Questions included: When was the rule making for the new prices submitted to the Maine Secretary of State office? Is it considered emergency rule making? If so, does that have to first be approved by the Maine Attorney General’s Office? Why the rush to get the new ticket rates in place by May 21? Politicians and government officials on Islesboro say they have not been able to schedule a meeting with the DOT Commissioner to discuss the issue since the DOT enacted the new rates. Is this the case, and why? Is the Commissioner available to talk about this Midcoast issue?
Meanwhile, the administrative appeal filed by Islesboro is funded by the donations made to the town office. Those contributing to legal defense fund for the appeal have been writing checks to the Town of Islesboro.
Islesboro Town Office employees declined to specify what is in the account right now, but said it is “substantial.”
Besides the increase in ticket prices (“The cost of a family with two children to go to the mainland will increase from $26.25 to $52,” wrote Costigan, in her May stay request. “This cost will be added to every doctor’s appointment, grocery trip, music lessons, banking, etc.
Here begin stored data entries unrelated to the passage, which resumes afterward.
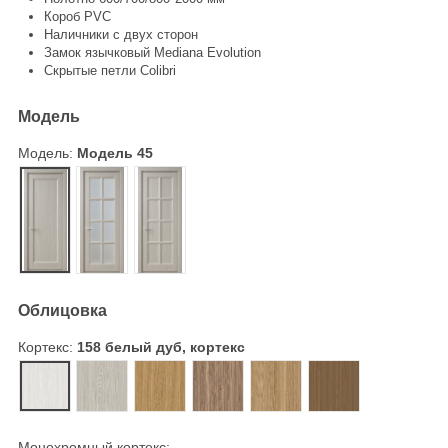
Короб PVC
Наличники с двух сторон
Замок язычковый Mediana Evolution
Скрытые петли Colibri
Модель
Модель:
Модель 45
Модель 45
Модель 48
Модель 49
Облицовка
Кортекс:
158 белый дуб, кортекс
158 белый дуб, кортекс
159 княжий дуб, кортекс
160 золотой дуб, кортекс
161 осенний орех, кортекс
213 янтарный дуб, кортекс
214 светлый орех,
Монохромный кортекс: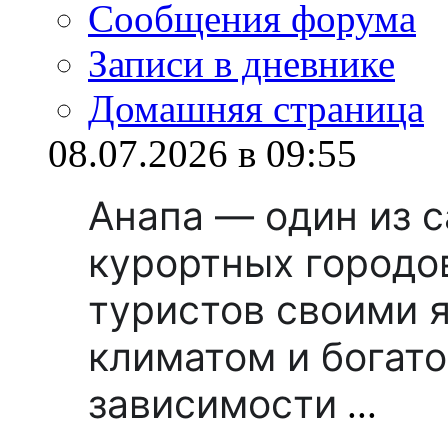
Сообщения форума
Записи в дневнике
Домашняя страница
08.07.2026 в 09:55
Анапа — один из 
курортных городо
туристов своими 
климатом и богато
зависимости
...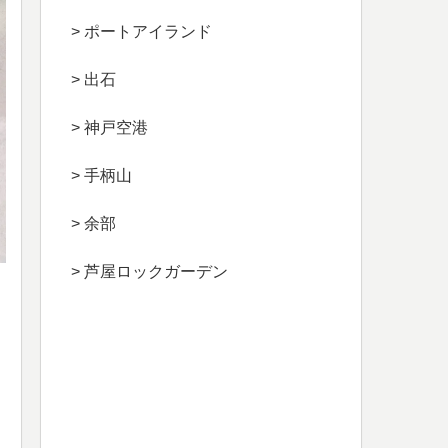
> ポートアイランド
> 出石
> 神戸空港
> 手柄山
> 余部
> 芦屋ロックガーデン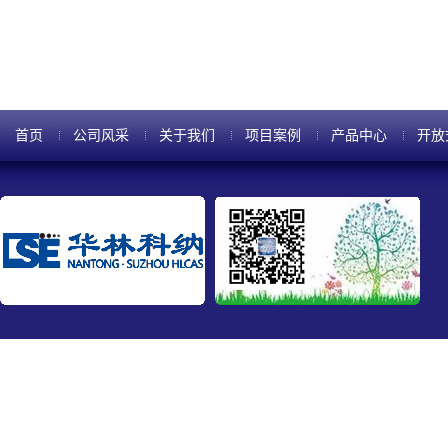
尔透镜就要曝光3次,对应3组图形
首页
公司风采
关于我们
项目案例
产品中心
开放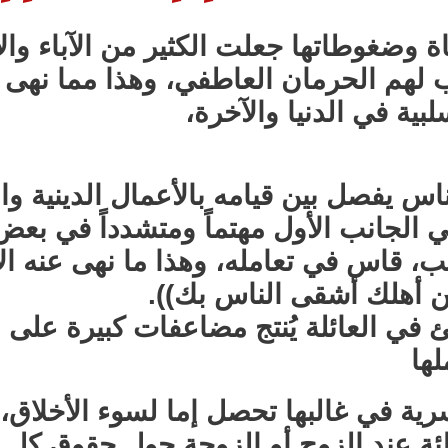
ة وضغوطاتها جعلت الكثير من الآباء و
بب لهم الحرمان العاطفي، وهذا مما نهى 
سلبية في الدنيا والآخرة،
اس يفصل بين قيامه بالأعمال الدينية وا
 الجانب الأول مهتماً ومتشدداً في بعض 
ب، قاس في تعامله، وهذا ما نهى عنه الإ
كن أهلك أشقى الناس بك)).
 في العائلة يُنتج مضاعفات كبيرة على ال
لها
رية في غالبها تحصل إما لسوء الأخلاق،
ئة عند الزوج أو الزوجة حول حقوق كل من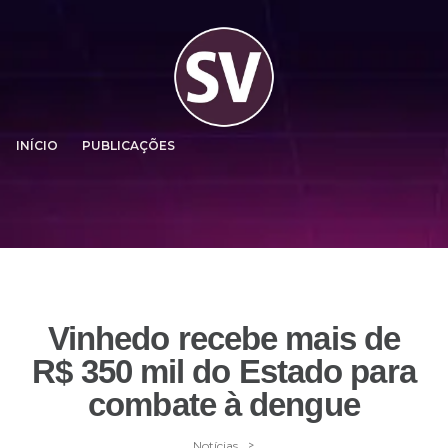
INÍCIO
PUBLICAÇÕES
Vinhedo recebe mais de
R$ 350 mil do Estado para
combate à dengue
>
Notícias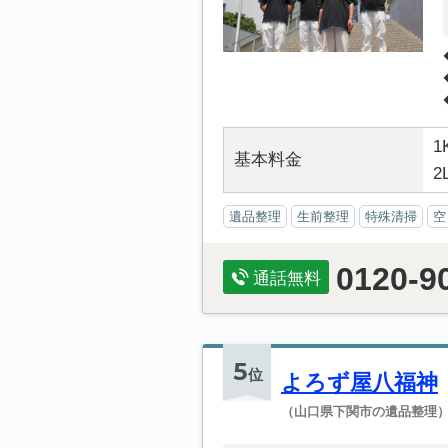
1
基本料金
2
遺品整理
生前整理
特殊清掃
空
0120-9
通話無料
5
位
よろず屋八福神
（山口県下関市の遺品整理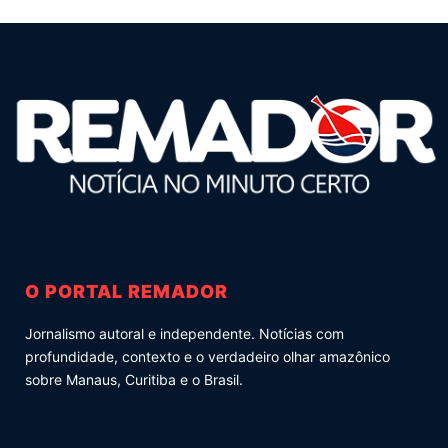
O PORTAL REMADOR
Jornalismo autoral e independente. Notícias com
profundidade, contexto e o verdadeiro olhar amazônico
sobre Manaus, Curitiba e o Brasil.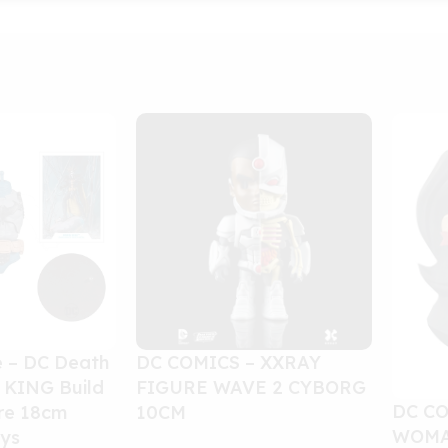
e – DC Death
DC COMICS – XXRAY
 KING Build
FIGURE WAVE 2 CYBORG
DC C
ure 18cm
10CM
WOMAN
ys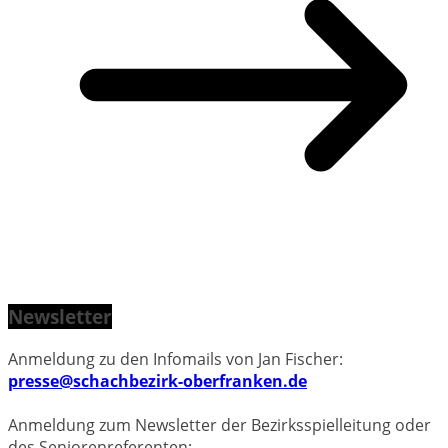
Newsletter
Anmeldung zu den Infomails von Jan Fischer:
presse@schachbezirk-oberfranken.de
Anmeldung zum Newsletter der Bezirksspielleitung oder
des Seniorenreferenten: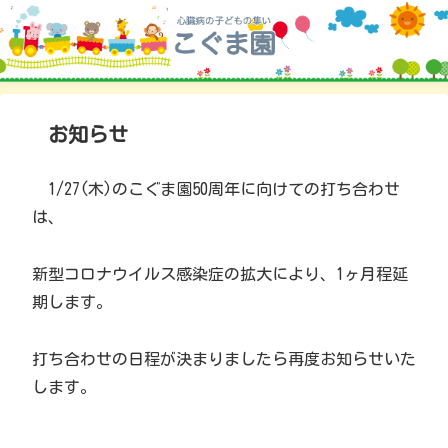
お知らせ
1/27(木)のこぐま園50周年に向けての打ち合わせ
は、
新型コロナウイルス感染症の拡大により、1ヶ月程延
期します。
打ち合わせの日程が決まりましたら再度お知らせいた
します。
The dramatic increase in cost will also push out many of the residents who are on fixed incomes as they will no longer be able to afford to pay the ferry fare to attend off-island doctor’s appointments.”), the town is also questioning the process by which the DOT conducted public hearings on the new tariffs.
According to islanders, Tariff No. 8 is different from the rate structure proposed by the DOT last winter, which had been vetted at public hearings. That structure established different rates for in-state and out-of-state residents.
Island citizens rejected that idea, saying it would drive a wedge between the summer residents and year-round residents, all who economically depend on each other.
That was in January and February 2018.
Maine State Ferry Service representatives, who are considered part of the DOT, returned to Augusta, and no more public hearings were held. Then in April, the new rate structure was released to the public.
“MDOT did not hold any public hearings on the rate structure that was ultimately adopted, even though the adopted rate structure was substantially different than the proposed rate structure,” wrote Costigan, in the court filed appeal.
Tariff No. 8 became effective May 21, she wrote, “only 38 days after the decision was signed by the Commissioner and less than one month after the decision was received by the Town.” It was not approved by the Attorney General prior, she added.
The DOT has said, however, that the new tariffs do not constitute a rule change, and used adjudicatory processes allowed under the Administrative Procedure Act.
But Costigan has countered that the DOT acted in error.
“MDOT was required, pursuant to 5 M.R.S.A. § 8052(5)(A),[state statute governing rule making] to adopt a written statement explaining the factual and policy basis for the rule, listing the names of persons whose comments were received, and addressing the specific comments and concerns raised.”
Costigan calls the tariff on Islesboro’s end a revenue-raising device that is not calculated with a fair approximation of the costs to government and the benefit to the individual of the services, “and therefore constitutes a tax on petitioners.”
“The Maine Constitution requires that all taxes be initiated by the Maine House of Representatives,” Costigan wrote.
It is now up to the DOT to respond to the appeal.
Meanwhile, island residents are coping with the new rates in different ways. Some are parking cars permanently in Lincolnville while others are cutting back on their trips to the mainland. Still others are considering selling or leaving their Isleboro homes and moving to the mainland.